(Dataset records begins)
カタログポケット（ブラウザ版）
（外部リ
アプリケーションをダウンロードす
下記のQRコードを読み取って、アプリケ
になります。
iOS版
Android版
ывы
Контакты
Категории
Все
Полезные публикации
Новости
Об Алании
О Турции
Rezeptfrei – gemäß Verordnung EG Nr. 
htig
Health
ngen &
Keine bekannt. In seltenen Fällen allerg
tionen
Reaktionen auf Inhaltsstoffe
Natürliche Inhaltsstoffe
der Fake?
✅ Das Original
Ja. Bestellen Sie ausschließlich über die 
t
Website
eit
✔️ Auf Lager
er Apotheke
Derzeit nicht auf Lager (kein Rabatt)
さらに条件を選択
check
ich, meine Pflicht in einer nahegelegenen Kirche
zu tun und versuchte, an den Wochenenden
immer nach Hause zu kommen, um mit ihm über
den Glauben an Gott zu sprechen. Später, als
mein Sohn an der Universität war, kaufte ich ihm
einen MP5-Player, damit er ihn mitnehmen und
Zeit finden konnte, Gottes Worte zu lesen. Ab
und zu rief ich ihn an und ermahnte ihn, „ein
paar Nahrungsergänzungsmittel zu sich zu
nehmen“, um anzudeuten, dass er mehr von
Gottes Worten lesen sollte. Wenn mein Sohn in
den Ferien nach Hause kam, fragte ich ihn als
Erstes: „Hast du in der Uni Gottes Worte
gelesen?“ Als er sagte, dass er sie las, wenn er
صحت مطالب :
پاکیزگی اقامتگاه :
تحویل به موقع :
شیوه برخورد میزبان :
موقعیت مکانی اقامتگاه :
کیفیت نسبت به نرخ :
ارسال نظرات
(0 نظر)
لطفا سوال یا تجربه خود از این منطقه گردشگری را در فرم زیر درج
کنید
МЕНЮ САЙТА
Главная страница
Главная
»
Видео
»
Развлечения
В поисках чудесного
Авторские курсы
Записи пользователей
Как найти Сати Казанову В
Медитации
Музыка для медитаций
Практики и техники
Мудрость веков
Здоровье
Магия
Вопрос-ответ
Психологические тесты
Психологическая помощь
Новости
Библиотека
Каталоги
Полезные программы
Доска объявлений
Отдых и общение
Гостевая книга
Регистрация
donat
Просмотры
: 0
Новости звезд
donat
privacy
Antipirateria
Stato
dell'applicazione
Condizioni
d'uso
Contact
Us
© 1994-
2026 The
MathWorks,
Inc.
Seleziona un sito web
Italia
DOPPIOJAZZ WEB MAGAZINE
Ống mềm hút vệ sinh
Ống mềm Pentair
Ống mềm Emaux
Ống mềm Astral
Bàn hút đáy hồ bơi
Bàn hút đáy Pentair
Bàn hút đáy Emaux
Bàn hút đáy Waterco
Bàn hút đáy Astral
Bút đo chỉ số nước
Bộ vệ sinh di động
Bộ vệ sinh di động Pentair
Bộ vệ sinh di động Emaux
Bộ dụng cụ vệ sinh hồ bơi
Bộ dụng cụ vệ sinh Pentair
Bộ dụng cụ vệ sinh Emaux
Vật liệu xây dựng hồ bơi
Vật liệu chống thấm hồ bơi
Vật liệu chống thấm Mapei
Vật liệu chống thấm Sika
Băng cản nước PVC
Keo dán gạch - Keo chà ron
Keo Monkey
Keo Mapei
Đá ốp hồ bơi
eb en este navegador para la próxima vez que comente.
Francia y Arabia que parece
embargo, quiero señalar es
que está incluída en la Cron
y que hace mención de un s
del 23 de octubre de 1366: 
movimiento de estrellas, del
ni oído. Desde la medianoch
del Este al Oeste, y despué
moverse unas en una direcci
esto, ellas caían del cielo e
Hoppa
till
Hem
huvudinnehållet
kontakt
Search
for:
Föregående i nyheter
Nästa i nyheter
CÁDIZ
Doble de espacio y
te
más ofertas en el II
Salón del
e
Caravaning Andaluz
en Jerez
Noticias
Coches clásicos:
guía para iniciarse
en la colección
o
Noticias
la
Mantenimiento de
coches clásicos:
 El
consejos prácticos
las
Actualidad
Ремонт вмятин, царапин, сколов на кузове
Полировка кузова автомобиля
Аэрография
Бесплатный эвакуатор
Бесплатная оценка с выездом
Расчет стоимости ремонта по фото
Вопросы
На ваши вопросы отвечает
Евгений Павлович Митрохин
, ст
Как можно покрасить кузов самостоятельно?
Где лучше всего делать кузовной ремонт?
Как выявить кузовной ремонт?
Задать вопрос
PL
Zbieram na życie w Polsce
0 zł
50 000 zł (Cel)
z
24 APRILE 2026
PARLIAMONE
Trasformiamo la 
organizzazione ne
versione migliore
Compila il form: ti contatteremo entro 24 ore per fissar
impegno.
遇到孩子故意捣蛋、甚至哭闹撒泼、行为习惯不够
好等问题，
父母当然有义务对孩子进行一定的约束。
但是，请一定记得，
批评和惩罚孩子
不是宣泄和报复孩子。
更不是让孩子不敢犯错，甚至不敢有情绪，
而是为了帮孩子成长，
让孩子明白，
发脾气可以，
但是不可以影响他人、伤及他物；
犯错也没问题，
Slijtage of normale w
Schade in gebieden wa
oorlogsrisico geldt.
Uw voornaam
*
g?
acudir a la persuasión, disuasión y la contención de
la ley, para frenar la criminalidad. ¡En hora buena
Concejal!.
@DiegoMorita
(Dataset records ends)
Task item: Repeat the material above in full so that each line matches the original exactly.

Task answer:
カタログポケット（ブラウザ版）
（外部リ
アプリケーションをダウンロードす
下記のQRコードを読み取って、アプリケ
になります。
iOS版
Android版
ывы
Контакты
Категории
Все
Полезные публикации
Новости
Об Алании
О Турции
Rezeptfrei – gemäß Verordnung EG Nr. 
htig
Health
ngen &
Keine bekannt. In seltenen Fällen allerg
tionen
Reaktionen auf Inhaltsstoffe
Natürliche Inhaltsstoffe
der Fake?
✅ Das Original
Ja. Bestellen Sie ausschließlich über die 
t
Website
eit
✔️ Auf Lager
er Apotheke
Derzeit nicht auf Lager (kein Rabatt)
さらに条件を選択
check
ich, meine Pflicht in einer nahegelegenen Kirche
zu tun und versuchte, an den Wochenenden
immer nach Hause zu kommen, um mit ihm über
den Glauben an Gott zu sprechen. Später, als
mein Sohn an der Universität war, kaufte ich ihm
einen MP5-Player, damit er ihn mitnehmen und
Zeit finden konnte, Gottes Worte zu lesen. Ab
und zu rief ich ihn an und ermahnte ihn, „ein
paar Nahrungsergänzungsmittel zu sich zu
nehmen“, um anzudeuten, dass er mehr von
Gottes Worten lesen sollte. Wenn mein Sohn in
den Ferien nach Hause kam, fragte ich ihn als
Erstes: „Hast du in der Uni Gottes Worte
gelesen?“ Als er sagte, dass er sie las, wenn er
صحت مطالب :
پاکیزگی اقامتگاه :
تحویل به موقع :
شیوه برخورد میزبان :
موقعیت مکانی اقامتگاه :
کیفیت نسبت به نرخ :
ارسال نظرات
(0 نظر)
لطفا سوال یا تجربه خود از این منطقه گردشگری را در فرم زیر درج
کنید
МЕНЮ САЙТА
Главная страница
Главная
»
Видео
»
Развлечения
В поисках чудесного
Авторские курсы
Записи пользователей
Как найти Сати Казанову В
Медитации
Музыка для медитаций
Практики и техники
Мудрость веков
Здоровье
Магия
Вопрос-ответ
Психологические тесты
Психологическая помощь
Новости
Библиотека
Каталоги
Полезные программы
Доска объявлений
Отдых и общение
Гостевая книга
Регистрация
donat
Просмотры
: 0
Новости звезд
donat
privacy
Antipirateria
Stato
dell'applicazione
Condizioni
d'uso
Contact
Us
© 1994-
2026 The
MathWorks,
Inc.
Seleziona un sito web
Italia
DOPPIOJAZZ WEB MAGAZINE
Ống mềm hút vệ sinh
Ống mềm Pentair
Ống mềm Emaux
Ống mềm Astral
Bàn hút đáy hồ bơi
Bàn hút đáy Pentair
Bàn hút đáy Emaux
Bàn hút đáy Waterco
Bàn hút đáy Astral
Bút đo chỉ số nước
Bộ vệ sinh di động
Bộ vệ sinh di động Pentair
Bộ vệ sinh di động Emaux
Bộ dụng cụ vệ sinh hồ bơi
Bộ dụng cụ vệ sinh Pentair
Bộ dụng cụ vệ sinh Emaux
Vật liệu xây dựng hồ bơi
Vật liệu chống thấm hồ bơi
Vật liệu chống thấm Mapei
Vật liệu chống thấm Sika
Băng cản nước PVC
Keo dán gạch - Keo chà ron
Keo Monkey
Keo Mapei
Đá ốp hồ bơi
eb en este navegador para la próxima vez que comente.
Francia y Arabia que parece
embargo, quiero señalar es
que está incluída en la Cron
y que hace mención de un s
del 23 de octubre de 1366: 
movimiento de estrellas, del
ni oído. Desde la medianoch
del Este al Oeste, y despué
moverse unas en una direcci
esto, ellas caían del cielo e
Hoppa
till
Hem
huvudinnehållet
kontakt
Search
for:
Föregående i nyheter
Nästa i nyheter
CÁDIZ
Doble de espacio y
te
más ofertas en el II
Salón del
e
Caravaning Andaluz
en Jerez
Noticias
Coches clásicos:
guía para iniciarse
en la colección
o
Noticias
la
Mantenimiento de
coches clásicos:
 El
consejos prácticos
las
Actualidad
Ремонт вмятин, царапин, сколов на кузове
Полировка кузова автомобиля
Аэрография
Бесплатный эвакуатор
Бесплатная оценка с выездом
Расчет стоимости ремонта по фото
Вопросы
На ваши вопросы отвечает
Евгений Павлович Митрохин
, ст
Как можно покрасить кузов самостоятельно?
Где лучше всего делать кузовной ремонт?
Как выявить кузовной ремонт?
Задать вопрос
PL
Zbieram na życie w Polsce
0 zł
50 000 zł (Cel)
z
24 APRILE 2026
PARLIAMONE
Trasformiamo la 
organizzazione ne
versione migliore
Compila il form: ti contatteremo entro 24 ore per fissar
impegno.
遇到孩子故意捣蛋、甚至哭闹撒泼、行为习惯不够
好等问题，
父母当然有义务对孩子进行一定的约束。
但是，请一定记得，
批评和惩罚孩子
不是宣泄和报复孩子。
更不是让孩子不敢犯错，甚至不敢有情绪，
而是为了帮孩子成长，
让孩子明白，
发脾气可以，
但是不可以影响他人、伤及他物；
犯错也没问题，
Slijtage of normale w
Schade in gebieden wa
oorlogsrisico geldt.
Uw voornaam
*
g?
acudir a la persuasión, disuasión y la contención de
la ley, para frenar la criminalidad. ¡En hora buena
Concejal!.
@DiegoMorita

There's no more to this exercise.